__WHAT IS BEING ASKED__: Up to and including the line with "Clicks/Interactions", restate the records below word for word, beginning with their first line.

Collected data
---+---

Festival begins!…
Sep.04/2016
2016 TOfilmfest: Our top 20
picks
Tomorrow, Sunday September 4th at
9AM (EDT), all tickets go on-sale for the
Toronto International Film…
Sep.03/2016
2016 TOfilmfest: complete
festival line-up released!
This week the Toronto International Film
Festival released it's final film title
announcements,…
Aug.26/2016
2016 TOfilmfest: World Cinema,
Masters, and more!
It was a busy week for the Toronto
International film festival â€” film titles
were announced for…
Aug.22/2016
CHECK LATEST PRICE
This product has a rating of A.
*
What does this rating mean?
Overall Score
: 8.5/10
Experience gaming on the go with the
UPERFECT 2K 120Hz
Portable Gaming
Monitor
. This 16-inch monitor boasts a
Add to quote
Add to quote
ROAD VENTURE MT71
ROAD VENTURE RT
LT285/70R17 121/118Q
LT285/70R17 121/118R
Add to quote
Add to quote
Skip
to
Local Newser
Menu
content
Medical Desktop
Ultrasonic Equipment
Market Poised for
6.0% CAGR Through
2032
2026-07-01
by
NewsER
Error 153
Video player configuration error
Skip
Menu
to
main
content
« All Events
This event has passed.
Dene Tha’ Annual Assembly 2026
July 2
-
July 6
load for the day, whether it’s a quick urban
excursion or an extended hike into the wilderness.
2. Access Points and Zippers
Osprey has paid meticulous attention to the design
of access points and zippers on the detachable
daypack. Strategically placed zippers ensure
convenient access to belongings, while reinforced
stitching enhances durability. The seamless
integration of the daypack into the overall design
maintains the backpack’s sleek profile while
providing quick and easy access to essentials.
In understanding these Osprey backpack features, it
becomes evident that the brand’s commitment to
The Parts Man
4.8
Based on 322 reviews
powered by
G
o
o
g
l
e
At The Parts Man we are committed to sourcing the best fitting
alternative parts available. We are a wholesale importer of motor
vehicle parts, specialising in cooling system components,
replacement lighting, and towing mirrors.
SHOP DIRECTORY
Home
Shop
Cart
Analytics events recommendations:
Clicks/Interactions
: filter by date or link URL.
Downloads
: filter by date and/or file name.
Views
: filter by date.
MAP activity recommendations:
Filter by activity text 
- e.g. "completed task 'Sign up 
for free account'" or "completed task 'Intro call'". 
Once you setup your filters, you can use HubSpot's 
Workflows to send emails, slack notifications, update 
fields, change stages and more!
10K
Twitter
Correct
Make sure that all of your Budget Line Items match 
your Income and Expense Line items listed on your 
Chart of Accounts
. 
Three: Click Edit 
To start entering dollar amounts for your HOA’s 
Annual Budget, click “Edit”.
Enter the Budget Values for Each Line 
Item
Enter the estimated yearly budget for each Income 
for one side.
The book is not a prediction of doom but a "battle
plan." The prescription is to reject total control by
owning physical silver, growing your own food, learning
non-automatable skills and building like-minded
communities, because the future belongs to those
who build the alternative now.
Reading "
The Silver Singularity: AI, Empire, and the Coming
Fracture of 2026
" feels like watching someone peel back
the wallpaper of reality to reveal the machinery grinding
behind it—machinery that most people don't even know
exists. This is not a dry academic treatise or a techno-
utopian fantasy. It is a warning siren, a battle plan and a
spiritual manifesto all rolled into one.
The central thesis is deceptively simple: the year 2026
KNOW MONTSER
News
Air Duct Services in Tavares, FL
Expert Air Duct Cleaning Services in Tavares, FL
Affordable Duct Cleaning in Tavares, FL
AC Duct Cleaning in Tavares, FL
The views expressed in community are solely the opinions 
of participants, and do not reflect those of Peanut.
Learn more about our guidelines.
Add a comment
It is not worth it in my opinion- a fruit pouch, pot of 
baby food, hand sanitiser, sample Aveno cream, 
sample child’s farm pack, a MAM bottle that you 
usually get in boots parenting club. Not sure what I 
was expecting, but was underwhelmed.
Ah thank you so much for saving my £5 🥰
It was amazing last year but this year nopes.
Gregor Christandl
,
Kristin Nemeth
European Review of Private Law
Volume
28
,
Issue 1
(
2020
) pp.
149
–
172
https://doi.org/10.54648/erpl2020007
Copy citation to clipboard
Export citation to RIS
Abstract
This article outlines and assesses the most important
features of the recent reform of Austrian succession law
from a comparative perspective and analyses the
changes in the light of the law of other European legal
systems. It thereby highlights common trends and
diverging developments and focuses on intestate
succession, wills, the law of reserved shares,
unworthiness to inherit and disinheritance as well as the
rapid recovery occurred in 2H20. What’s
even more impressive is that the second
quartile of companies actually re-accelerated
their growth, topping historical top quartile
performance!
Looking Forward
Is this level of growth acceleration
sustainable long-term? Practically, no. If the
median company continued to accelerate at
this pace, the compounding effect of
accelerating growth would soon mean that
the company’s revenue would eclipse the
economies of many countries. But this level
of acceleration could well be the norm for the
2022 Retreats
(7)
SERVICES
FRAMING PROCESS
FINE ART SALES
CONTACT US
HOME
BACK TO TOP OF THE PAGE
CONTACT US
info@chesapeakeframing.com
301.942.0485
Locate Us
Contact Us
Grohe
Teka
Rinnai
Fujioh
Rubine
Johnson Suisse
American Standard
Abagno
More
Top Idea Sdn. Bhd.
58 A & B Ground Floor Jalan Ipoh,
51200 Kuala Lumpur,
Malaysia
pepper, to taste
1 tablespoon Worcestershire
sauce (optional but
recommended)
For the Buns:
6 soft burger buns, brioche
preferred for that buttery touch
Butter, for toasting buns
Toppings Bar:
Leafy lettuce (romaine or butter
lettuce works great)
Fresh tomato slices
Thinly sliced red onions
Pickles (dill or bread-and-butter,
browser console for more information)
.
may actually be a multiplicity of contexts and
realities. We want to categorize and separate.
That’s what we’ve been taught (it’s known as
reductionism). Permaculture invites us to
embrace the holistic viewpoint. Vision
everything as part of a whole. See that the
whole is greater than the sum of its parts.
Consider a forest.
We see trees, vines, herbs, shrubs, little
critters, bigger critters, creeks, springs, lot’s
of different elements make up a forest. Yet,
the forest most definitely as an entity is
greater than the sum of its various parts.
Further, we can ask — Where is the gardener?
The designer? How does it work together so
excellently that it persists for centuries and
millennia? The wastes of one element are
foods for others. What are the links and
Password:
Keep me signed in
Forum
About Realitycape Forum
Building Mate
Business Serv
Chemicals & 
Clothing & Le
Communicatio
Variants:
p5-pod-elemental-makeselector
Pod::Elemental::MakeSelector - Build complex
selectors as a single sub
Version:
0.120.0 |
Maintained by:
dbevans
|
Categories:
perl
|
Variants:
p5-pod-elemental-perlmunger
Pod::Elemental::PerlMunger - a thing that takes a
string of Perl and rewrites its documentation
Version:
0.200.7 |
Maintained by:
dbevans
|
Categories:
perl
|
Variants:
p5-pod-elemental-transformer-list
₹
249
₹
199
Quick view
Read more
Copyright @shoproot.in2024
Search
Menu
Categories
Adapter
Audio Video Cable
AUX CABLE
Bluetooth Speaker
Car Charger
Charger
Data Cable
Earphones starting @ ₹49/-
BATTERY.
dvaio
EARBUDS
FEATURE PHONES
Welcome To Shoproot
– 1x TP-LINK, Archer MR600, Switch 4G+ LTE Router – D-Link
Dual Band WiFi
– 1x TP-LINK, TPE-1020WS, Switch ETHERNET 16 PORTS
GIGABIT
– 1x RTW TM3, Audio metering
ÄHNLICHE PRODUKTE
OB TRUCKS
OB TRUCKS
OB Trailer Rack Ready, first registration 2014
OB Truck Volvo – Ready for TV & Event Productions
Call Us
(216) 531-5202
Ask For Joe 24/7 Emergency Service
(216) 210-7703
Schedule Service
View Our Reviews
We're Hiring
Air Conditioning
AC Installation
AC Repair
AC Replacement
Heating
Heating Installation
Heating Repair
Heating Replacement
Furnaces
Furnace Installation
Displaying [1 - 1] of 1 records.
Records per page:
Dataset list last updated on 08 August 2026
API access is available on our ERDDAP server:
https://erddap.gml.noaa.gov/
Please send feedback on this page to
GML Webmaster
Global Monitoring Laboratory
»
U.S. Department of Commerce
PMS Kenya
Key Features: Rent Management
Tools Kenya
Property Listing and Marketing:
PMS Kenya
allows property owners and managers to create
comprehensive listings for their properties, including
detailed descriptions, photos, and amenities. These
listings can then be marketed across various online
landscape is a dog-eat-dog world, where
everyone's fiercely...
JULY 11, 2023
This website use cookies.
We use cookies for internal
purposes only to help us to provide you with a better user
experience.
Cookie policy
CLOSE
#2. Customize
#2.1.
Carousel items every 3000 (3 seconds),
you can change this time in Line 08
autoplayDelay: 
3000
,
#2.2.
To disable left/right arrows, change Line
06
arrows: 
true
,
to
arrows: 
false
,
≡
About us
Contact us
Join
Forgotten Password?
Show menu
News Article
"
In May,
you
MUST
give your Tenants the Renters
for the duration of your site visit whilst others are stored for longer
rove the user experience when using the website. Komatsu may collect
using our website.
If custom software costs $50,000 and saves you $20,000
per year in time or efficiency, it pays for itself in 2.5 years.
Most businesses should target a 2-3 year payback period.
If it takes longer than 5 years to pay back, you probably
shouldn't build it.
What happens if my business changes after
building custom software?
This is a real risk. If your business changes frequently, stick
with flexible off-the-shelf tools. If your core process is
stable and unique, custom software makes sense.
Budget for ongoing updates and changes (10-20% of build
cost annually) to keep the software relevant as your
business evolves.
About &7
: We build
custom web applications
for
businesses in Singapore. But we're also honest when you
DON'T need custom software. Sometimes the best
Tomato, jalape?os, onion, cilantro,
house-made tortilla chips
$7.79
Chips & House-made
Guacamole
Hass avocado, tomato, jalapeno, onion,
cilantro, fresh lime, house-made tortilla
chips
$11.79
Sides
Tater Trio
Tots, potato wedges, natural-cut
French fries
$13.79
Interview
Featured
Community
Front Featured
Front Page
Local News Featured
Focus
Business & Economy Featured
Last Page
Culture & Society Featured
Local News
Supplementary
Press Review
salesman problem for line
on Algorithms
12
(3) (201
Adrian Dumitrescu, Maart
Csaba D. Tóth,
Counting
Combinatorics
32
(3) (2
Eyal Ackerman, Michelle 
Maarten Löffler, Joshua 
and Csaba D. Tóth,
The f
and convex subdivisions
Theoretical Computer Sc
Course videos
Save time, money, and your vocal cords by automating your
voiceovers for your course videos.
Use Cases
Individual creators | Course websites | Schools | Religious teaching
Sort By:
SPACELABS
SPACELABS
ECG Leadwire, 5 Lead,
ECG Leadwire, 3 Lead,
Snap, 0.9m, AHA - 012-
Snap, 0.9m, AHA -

---+---

__RESULT FOR THIS TASK__:
Festival begins!…
Sep.04/2016
2016 TOfilmfest: Our top 20
picks
Tomorrow, Sunday September 4th at
9AM (EDT), all tickets go on-sale for the
Toronto International Film…
Sep.03/2016
2016 TOfilmfest: complete
festival line-up released!
This week the Toronto International Film
Festival released it's final film title
announcements,…
Aug.26/2016
2016 TOfilmfest: World Cinema,
Masters, and more!
It was a busy week for the Toronto
International film festival â€” film titles
were announced for…
Aug.22/2016
CHECK LATEST PRICE
This product has a rating of A.
*
What does this rating mean?
Overall Score
: 8.5/10
Experience gaming on the go with the
UPERFECT 2K 120Hz
Portable Gaming
Monitor
. This 16-inch monitor boasts a
Add to quote
Add to quote
ROAD VENTURE MT71
ROAD VENTURE RT
LT285/70R17 121/118Q
LT285/70R17 121/118R
Add to quote
Add to quote
Skip
to
Local Newser
Menu
content
Medical Desktop
Ultrasonic Equipment
Market Poised for
6.0% CAGR Through
2032
2026-07-01
by
NewsER
Error 153
Video player configuration error
Skip
Menu
to
main
content
« All Events
This event has passed.
Dene Tha’ Annual Assembly 2026
July 2
-
July 6
load for the day, whether it’s a quick urban
excursion or an extended hike into the wilderness.
2. Access Points and Zippers
Osprey has paid meticulous attention to the design
of access points and zippers on the detachable
daypack. Strategically placed zippers ensure
convenient access to belongings, while reinforced
stitching enhances durability. The seamless
integration of the daypack into the overall design
maintains the backpack’s sleek profile while
providing quick and easy access to essentials.
In understanding these Osprey backpack features, it
becomes evident that the brand’s commitment to
The Parts Man
4.8
Based on 322 reviews
powered by
G
o
o
g
l
e
At The Parts Man we are committed to sourcing the best fitting
alternative parts available. We are a wholesale importer of motor
vehicle parts, specialising in cooling system components,
replacement lighting, and towing mirrors.
SHOP DIRECTORY
Home
Shop
Cart
Analytics events recommendations:
Clicks/Interactions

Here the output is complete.